Es war auszuhalten, sie hatte es sich schlimmer vorgestellt. Bis jetzt hatten sich die meisten Anweisungen darauf beschränkt, der Frau mit den roten Fingernägeln dorthin zu folgen, da zu warten, in ihrer Zelle dann zu essen oder zu schlafen, wenn man es ihr auftrug oder gestattete. So war es ein Leichtes gewesen, sich, wie abgemacht, widerstandslos in alles zu fügen, bis Yuki trotz mangelnden Zeitgefühls davon ausgegangen war, dass Steve wieder wach und in Sicherheit wäre.

Auch danach sah sie keinen Sinn darin, sich aufzulehnen, wenn sie die Frau so leicht zufriedenstellen und in Sicherheit wiegen konnte. Währenddessen versuchte, sich an den Weg in ihre Zelle zu erinnern, da man ihr bei ihrer Ankunft die Augen verbunden hatte, um bei einer Fluchtmöglichkeit nicht planlos herumzuirren. So tat sie weiterhin brav, was auch immer man anordnete, obwohl es, was das Schlafen anging so eine Sache war.

In einem etwa sechs Quadratmeter großen Raum, der in kaltem Weiß gehalten und fast vierundzwanzig Stunden am Tag hell erleuchtet war, konnte von erholsamem Schlaf nicht die Rede sein. Die ebenfalls weiße, pulverbeschichtete Einrichtung aus Metall, die aus einem einfachen Bettgestell, zwei Stühlen und einem kleinen Schreibtisch bestand, alles fest mit dem Boden verschraubt, tat ein Übriges, dass sie sich nicht einen Moment entspannen konnte. Sogar als Yukis Augen sich an die immerwährende Helligkeit adaptiert hatten, war es, als wäre sie ausgestattet mit einer Schneebrille Made-in-Taiwan zu einer Expedition zum Nordpol aufgebrochen. Doch wenn sie aufgefordert wurde, schlafen zu gehen, tat sie es trotzdem und fiel dann irgendwann in einen unruhigen Schlummer.

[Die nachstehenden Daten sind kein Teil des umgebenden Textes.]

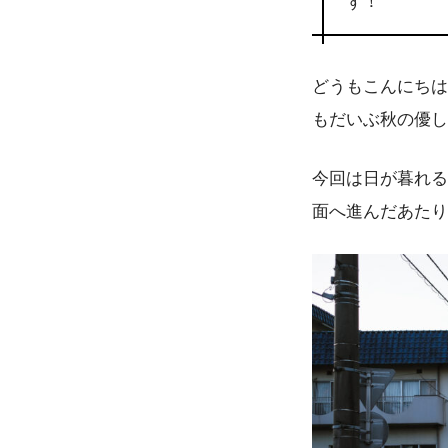
ず！
どうもこんにちは
もだいぶ秋の優し
今回は日が暮れる
面へ進んだあたり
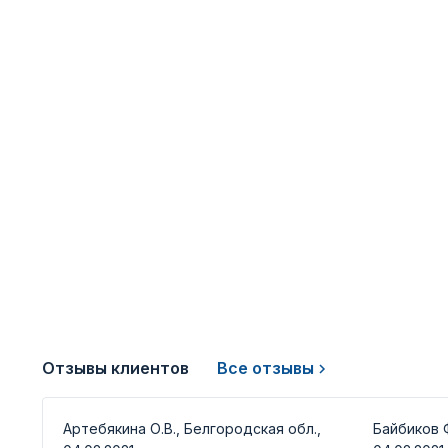
Отзывы клиентов
Все отзывы
Артебякина О.В., Белгородская обл.,
Байбиков Ф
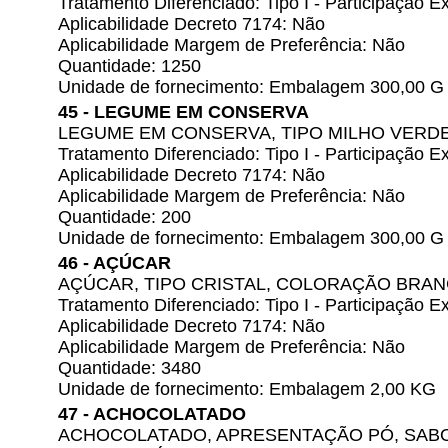
Tratamento Diferenciado: Tipo I - Participação
Aplicabilidade Decreto 7174: Não
Aplicabilidade Margem de Preferência: Não
Quantidade: 1250
Unidade de fornecimento: Embalagem 300,00 G
45 - LEGUME EM CONSERVA
LEGUME EM CONSERVA, TIPO MILHO VERD
Tratamento Diferenciado: Tipo I - Participação
Aplicabilidade Decreto 7174: Não
Aplicabilidade Margem de Preferência: Não
Quantidade: 200
Unidade de fornecimento: Embalagem 300,00 G
46 - AÇÚCAR
AÇÚCAR, TIPO CRISTAL, COLORAÇÃO BRA
Tratamento Diferenciado: Tipo I - Participação
Aplicabilidade Decreto 7174: Não
Aplicabilidade Margem de Preferência: Não
Quantidade: 3480
Unidade de fornecimento: Embalagem 2,00 KG
47 - ACHOCOLATADO
ACHOCOLATADO, APRESENTAÇÃO PÓ, SABO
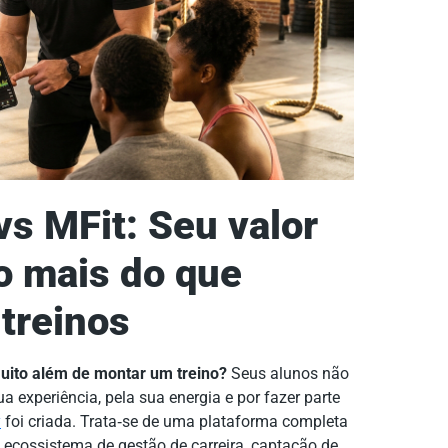
vs MFit: Seu valor
to mais do que
treinos
muito além de montar um treino?
Seus alunos não
 experiência, pela sua energia e por fazer parte
y
foi criada. Trata‑se de uma plataforma completa
 ecossistema de gestão de carreira, captação de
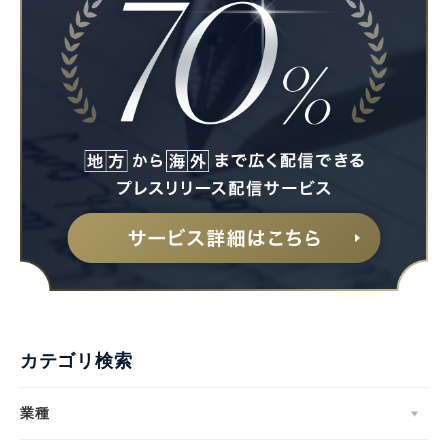
カテゴリ検索
業種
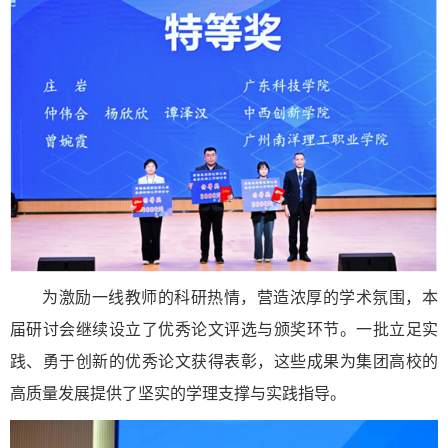
为激励一线教师的科研热情，营造浓厚的学术氛围，本
届研讨会继续设立了优秀论文评选与颁奖环节。一批立足实
践、勇于创新的优秀论文获得表彰，这些成果为集团高校的
高质量发展提供了坚实的学理支撑与实践指导。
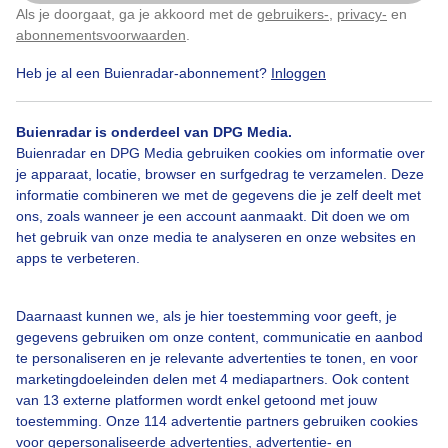
Als je doorgaat, ga je akkoord met de
gebruikers-
,
privacy-
en
Klik
hier
om dit aan te passen
abonnementsvoorwaarden
.
Heb je al een Buienradar-abonnement?
Inloggen
Over Buienradar
Buienradar is onderdeel van DPG Media.
Bedrijfsgegevens
Buienradar en DPG Media gebruiken cookies om informatie over
Veelgestelde vragen
je apparaat, locatie, browser en surfgedrag te verzamelen. Deze
informatie combineren we met de gegevens die je zelf deelt met
Contact
ons, zoals wanneer je een account aanmaakt. Dit doen we om
het gebruik van onze media te analyseren en onze websites en
Toegankelijkheid
apps te verbeteren.
Gebruikersvoorwaarden
Adverteren
Daarnaast kunnen we, als je hier toestemming voor geeft, je
gegevens gebruiken om onze content, communicatie en aanbod
Buienradar Team
te personaliseren en je relevante advertenties te tonen, en voor
Privacy beleid
marketingdoeleinden delen met 4 mediapartners. Ook content
van 13 externe platformen wordt enkel getoond met jouw
Cookie beleid
toestemming. Onze 114 advertentie partners gebruiken cookies
voor gepersonaliseerde advertenties, advertentie- en
Privacy instellingen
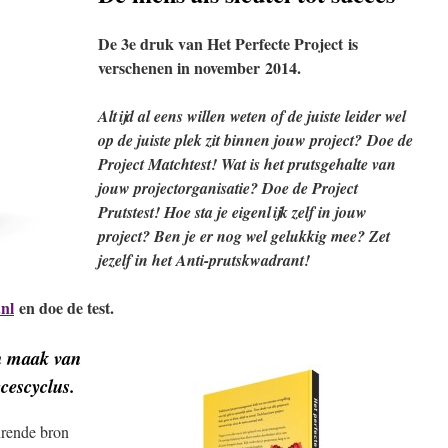
het
volume
De 3e druk van Het Perfecte Project is
te
verschenen in november 2014.
verhogen
of
Altijd al eens willen weten of de juiste leider wel
te
op de juiste plek zit binnen jouw project
?
Doe de
verlagen.
Project Matchtest! Wat is het prutsgehalte van
jouw projectorganisatie? Doe de Project
Prutstest! Hoe sta je eigenlijk zelf in jouw
project? Ben je er nog wel gelukkig mee? Zet
jezelf in het Anti-prutskwadrant!
nl
en doe de test.
n maak van
ccescyclus.
urende bron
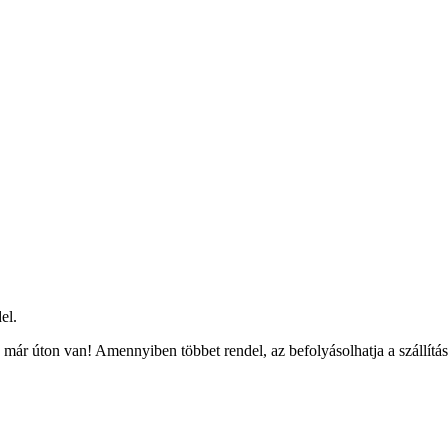
el.
már úton van! Amennyiben többet rendel, az befolyásolhatja a szállítás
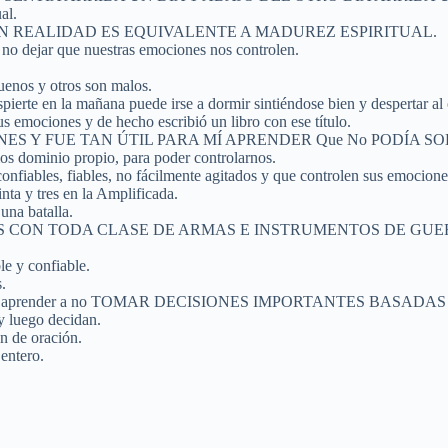
al.
EN REALIDAD ES EQUIVALENTE A MADUREZ ESPIRITUAL.
 no dejar que nuestras emociones nos controlen.
uenos y otros son malos.
erte en la mañana puede irse a dormir sintiéndose bien y despertar al o
us emociones y de hecho escribió un libro con ese título.
 Y FUE TAN ÚTIL PARA MÍ APRENDER Que No PODÍA SO
os dominio propio, para poder controlarnos.
confiables, fiables, no fácilmente agitados y que controlen sus emocion
nta y tres en la Amplificada.
una batalla.
a EQUIPADOS CON TODA CLASE DE ARMAS E INSTRUMENTOS DE
le y confiable.
.
d, pero hay que aprender a no TOMAR DECISIONES IMPORTANTES
ego decidan.
n de oración.
entero.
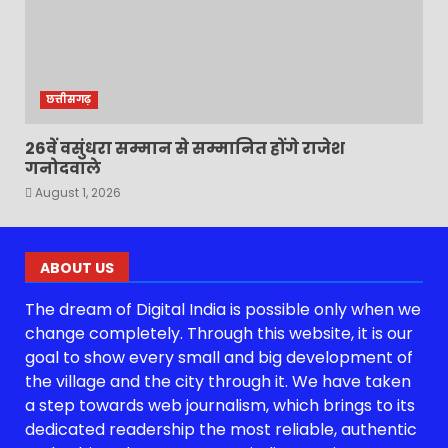
छत्तीसगढ़
26वें वसुंधरा सम्मान से सम्मानित होंगे राजेश
गनोदवाले
August 1, 2026
ABOUT US
The dream of Digital India is possible only when we
change completely. Through this website, it is our
goal to show every small and big development of
the village and the city through it. We have taken
a step towards web journalism, which brings to its
dedicated readership the most reliable, authentic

Ihr war bewusst, dass die Dauerbeleuchtung Teil einer Strategie war, sie zu zermürben und schlussendlich zu brechen. Sie erinnerte sich an Passagen aus dem Handbuch für angehende S.H.I.E.L.D. Angestellte, das ihr zusammen mit dem von Fury gegengezeichneten Arbeitsvertrag ausgehändigt worden war, selbstverständlich erst nachdem sie eine ellenlange Verschwiegenheitserklärung unterschrieben hatte. Dort wurden verschiedenste Verhör- und Foltermethoden beschrieben, mit denen man während der Tätigkeit für die Organisation konfrontiert werden konnte, ebenso wie Praktiken, wie man diese am besten durchstand.

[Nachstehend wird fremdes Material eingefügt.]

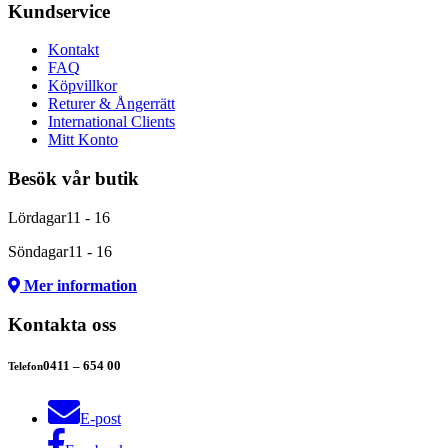
Kundservice
Kontakt
FAQ
Köpvillkor
Returer & Ångerrätt
International Clients
Mitt Konto
Besök vår butik
Lördagar
11 - 16
Söndagar
11 - 16
Mer information
Kontakta oss
0411 – 654 00
Telefon
E-post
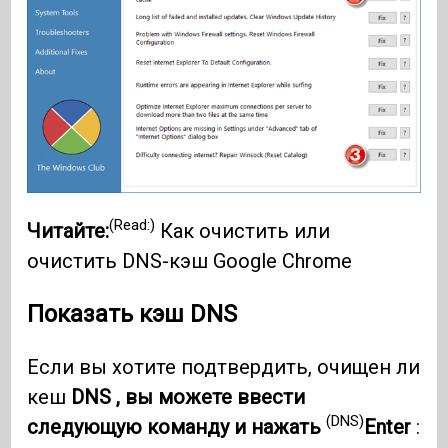
(Read:)
Читайте:
Как очистить или
очистить DNS-кэш Google Chrome
Показать кэш DNS
Если вы хотите подтвердить, очищен ли
кеш
DNS , вы можете ввести
(DNS)
следующую команду и нажать
Enter
:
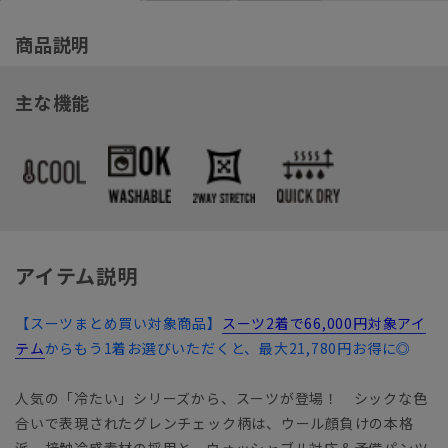
商品説明
主な機能
アイテム説明
【スーツまとめ買い対象商品】
スーツ2着で66,000円対象アイ
テム
からもう1着お選びいただくと、最大21,780円お得に◎
人気の「冷たい」シリーズから、スーツが登場！ シックな色
合いで表現されたグレンチェック柄は、ウール顔負けの本格
派。接触冷感素材の採用と、ウォッシャブル対応＆予備パンツ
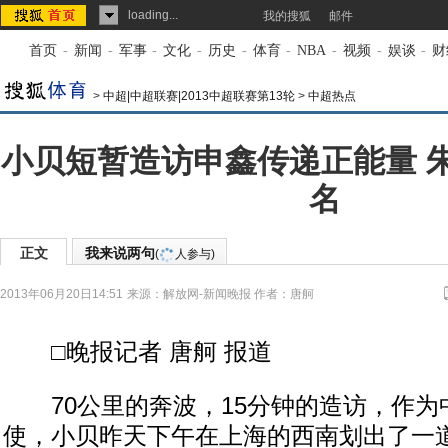
loading...
我的搜狐
邮件
首页
-
新闻
-
军事
-
文化
-
历史
-
体育
-
NBA
-
视频
-
娱谈
-
财
>
中超|中超联赛|2013中超联赛第13轮
>
中超热点
小贝短暂造访申鑫传递正能量 
名
正文
我来说两句
(
人参与)
2013年06月20日14:51
来源：
解放网-新闻晚报
作者：唐舸
□晚报记者 唐舸 报道
70公里的奔波，15分钟的造访，作为
使，小贝昨天下午在上海的西南划出了一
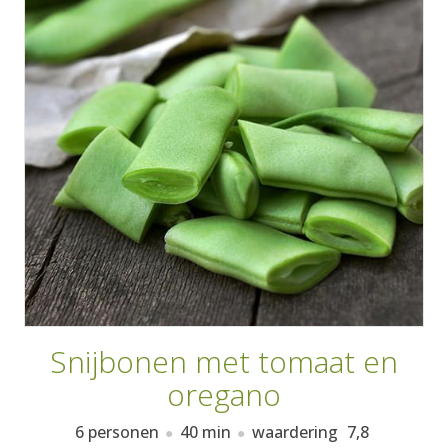
AANMELDEN
RECEPTEN
WEEKMENU'S
KOOKBOEKEN
Snijbonen met tomaat en
oregano
6 personen
40 min
waardering
7,8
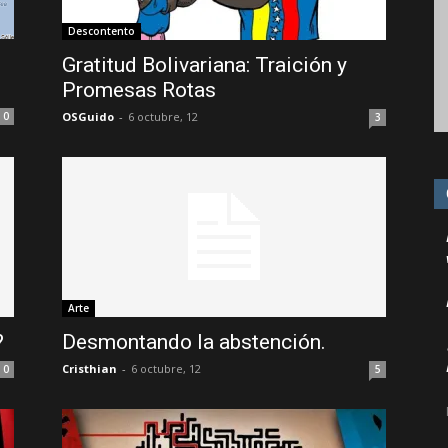
Descontento
Gratitud Bolivariana: Traición y
Promesas Rotas
0
OSGuido
-
6 octubre, 12
3
Arte
?
Desmontando la abstención.
Cristhian
-
6 octubre, 12
0
5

Sie hatte das meiste nur überflogen, weil sie nie im Leben damit gerechnet hatte, dass sie im Innendienst einmal in so eine Lage kommen konnte. Jetzt ging ihr auf, wie furchtbar naiv sie gewesen war. Und doch war sie jetzt froh, dass sie von dem wenigen, das sie gelesen hatte, wiederum das meiste vergessen oder verdrängt hatte. Zu wissen, was noch auf sie zukommen würde, hätte ihre Furcht ins Unermessliche gesteigert. Dabei war sie jetzt schon krank vor Angst, denn dass es schlimmer werden würde, dessen war sie sich sicher. Spätestens dann, wenn Hydra zur Sache kam und das von Yuki verlangte, wofür sie ‚geschaffen' worden war.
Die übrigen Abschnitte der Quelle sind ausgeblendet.